That means whether we like it or not, you and I are going to be spending a lot of time together. Do you remember, if you have a church background, verse 4 of "Amazing Grace"? "When we've been there ten thousand years, bright shining as the sun; we've no less days to sing God's praise than when we first begun." So 10,000 years, no time off the clock. We'll be spending a lot of time together. The Bible is going to say there's ever-increasing joy in that. It's not like, Man, when is this dinner over? It's ever-increasing joy in that relationship.
Then we talked about now that we are a people, how that people interacts with one another. We've been uniquely wired, uniquely gifted, and uniquely placed in this place for the building up of this body unto Christ. Which means if you are here, and in particular, if you are a member here, you have biblically been brought here with your gifts, with your skills, with your abilities, because we need you to become all that God would have us be at The Village. We don't need you to be someone else; we need you to be you.
I think one of the ways believers in Christ become paralyzed in their service unto the Lord for their own joy and the glory of God is that they look at someone else and think their gift set should look like that gift set. I think that is enslaving. That's where we went to 1 Corinthians 12 last week. Not everybody is going to be the eye, not everyone is going to be the foot, and if you're the foot you can't say, "I want to be the eye." You play your part.

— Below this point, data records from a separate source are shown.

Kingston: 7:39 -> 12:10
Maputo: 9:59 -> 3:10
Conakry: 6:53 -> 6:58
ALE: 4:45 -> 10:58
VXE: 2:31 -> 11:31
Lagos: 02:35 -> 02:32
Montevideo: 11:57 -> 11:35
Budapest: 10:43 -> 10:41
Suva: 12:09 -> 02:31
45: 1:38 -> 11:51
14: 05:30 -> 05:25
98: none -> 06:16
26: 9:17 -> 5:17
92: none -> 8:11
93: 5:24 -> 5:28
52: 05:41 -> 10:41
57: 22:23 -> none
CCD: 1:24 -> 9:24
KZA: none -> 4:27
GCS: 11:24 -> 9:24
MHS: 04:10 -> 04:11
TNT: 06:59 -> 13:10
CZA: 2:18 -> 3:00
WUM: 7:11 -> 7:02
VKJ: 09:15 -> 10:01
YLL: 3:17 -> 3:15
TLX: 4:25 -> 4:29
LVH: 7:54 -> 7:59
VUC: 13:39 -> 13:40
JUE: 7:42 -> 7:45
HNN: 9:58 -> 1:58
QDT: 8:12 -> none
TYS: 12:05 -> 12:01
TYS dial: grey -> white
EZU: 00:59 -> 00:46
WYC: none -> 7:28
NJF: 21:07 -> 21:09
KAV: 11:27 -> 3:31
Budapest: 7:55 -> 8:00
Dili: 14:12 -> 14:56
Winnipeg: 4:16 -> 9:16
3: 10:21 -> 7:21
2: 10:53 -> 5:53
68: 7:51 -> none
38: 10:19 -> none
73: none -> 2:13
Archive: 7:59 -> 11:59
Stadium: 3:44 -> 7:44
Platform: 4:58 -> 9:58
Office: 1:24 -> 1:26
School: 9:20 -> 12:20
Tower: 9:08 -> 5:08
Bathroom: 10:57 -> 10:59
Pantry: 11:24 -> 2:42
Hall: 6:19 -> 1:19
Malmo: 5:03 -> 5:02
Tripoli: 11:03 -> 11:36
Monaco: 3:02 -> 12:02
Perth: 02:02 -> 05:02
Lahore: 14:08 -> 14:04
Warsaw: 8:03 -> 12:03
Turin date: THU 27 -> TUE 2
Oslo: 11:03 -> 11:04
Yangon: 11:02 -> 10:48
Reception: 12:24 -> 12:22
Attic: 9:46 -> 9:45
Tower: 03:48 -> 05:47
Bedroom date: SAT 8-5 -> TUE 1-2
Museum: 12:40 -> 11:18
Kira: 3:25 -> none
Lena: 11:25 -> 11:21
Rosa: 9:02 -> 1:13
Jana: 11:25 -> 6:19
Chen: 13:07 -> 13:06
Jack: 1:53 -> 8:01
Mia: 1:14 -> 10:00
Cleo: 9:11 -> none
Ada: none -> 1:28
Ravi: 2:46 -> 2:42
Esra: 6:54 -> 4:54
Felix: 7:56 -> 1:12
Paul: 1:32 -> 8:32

God has gifted us and wired us differently, and he has placed us here for the building up of the body into the fullness of Christ, which means we need you but we need you to be you. We don't need you to be something you're not. The only time you should emulate someone else's faith is in their zeal and pursuit of Jesus Christ. You should never emulate gifts, especially if you don't have those gifts. Talk about exhausting.
I've been around guys who have a type of bandwidth that's freaky. They just have a way of producing things where you're just like, "Do you sleep? Seriously. Do you sleep? How do you churn out this level of work?" What I've done historically… If I see that, if I'm around this, I'll be like, I can do that, and then I'll kill myself. I am not a four-hour, five-hour-a-night brother. I am a body pillow, eight, eight-and-a-halfer. I'm a "Leave me alone, go to your mother, get away from my face, I need some rest." So if you try to emulate what you're not you grow weary, but if you exercise what you are you just grow strong and the body grows up, and good things happen.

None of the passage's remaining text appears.